Repeat each record exactly, skipping the pictures.

[Data for this task]
•••

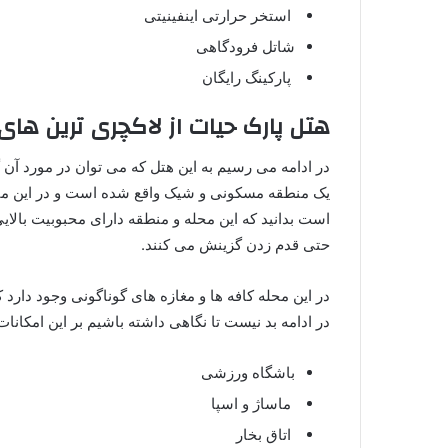
استخر حرارتی اینفینیتی
شاتل فرودگاهی
پارکینگ رایگان
هتل پارک حیات از لاکچری ترین های stanbul
یک منطقه مسکونی و شیک واقع شده است و در این منطقه 
است بدانید که این محله و منطقه دارای محبوبیت بالا
حتی قدم زدن گزینش می کنند.
در این محله کافه ها و مغازه های گوناگونی وجود دارد 
در ادامه بد نیست تا نگاهی داشته باشیم بر این امکانات 
باشگاه ورزشی
ماساژ و اسپا
اتاق بخار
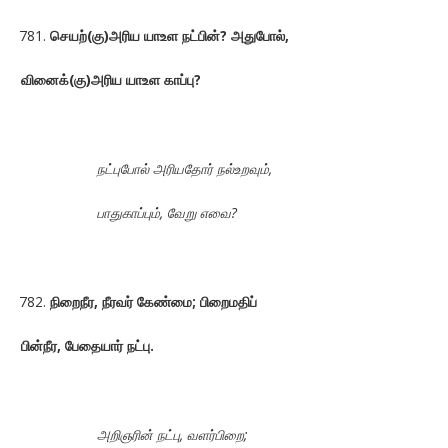
செயற்(கு)அரிய யாஉள நட்பின்? அதுபோல்,
வினைக்(கு)அரிய யாஉள காப்பு?
நட்புபோல் அரியதோர் நல்உறவும்,
பாதுகாப்பும், வேறு எவை?
நிறைநீர, நீரவர் கேண்மை; பிறைமதிப்
பின்நீர, பேதையார் நட்பு.
அறிஞரின் நட்பு, வளர்பிறை;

•••

[Expected answer]
استخر حرارتی اینفینیتی
شاتل فرودگاهی
پارکینگ رایگان
هتل پارک حیات از لاکچری ترین های stanbul
یک منطقه مسکونی و شیک واقع شده است و در این منطقه 
است بدانید که این محله و منطقه دارای محبوبیت بالا
حتی قدم زدن گزینش می کنند.
در این محله کافه ها و مغازه های گوناگونی وجود دارد 
در ادامه بد نیست تا نگاهی داشته باشیم بر این امکانات 
باشگاه ورزشی
ماساژ و اسپا
اتاق بخار
செயற்(கு)அரிய யாஉள நட்பின்? அதுபோல்,
வினைக்(கு)அரிய யாஉள காப்பு?
நட்புபோல் அரியதோர் நல்உறவும்,
பாதுகாப்பும், வேறு எவை?
நிறைநீர, நீரவர் கேண்மை; பிறைமதிப்
பின்நீர, பேதையார் நட்பு.
அறிஞரின் நட்பு, வளர்பிறை;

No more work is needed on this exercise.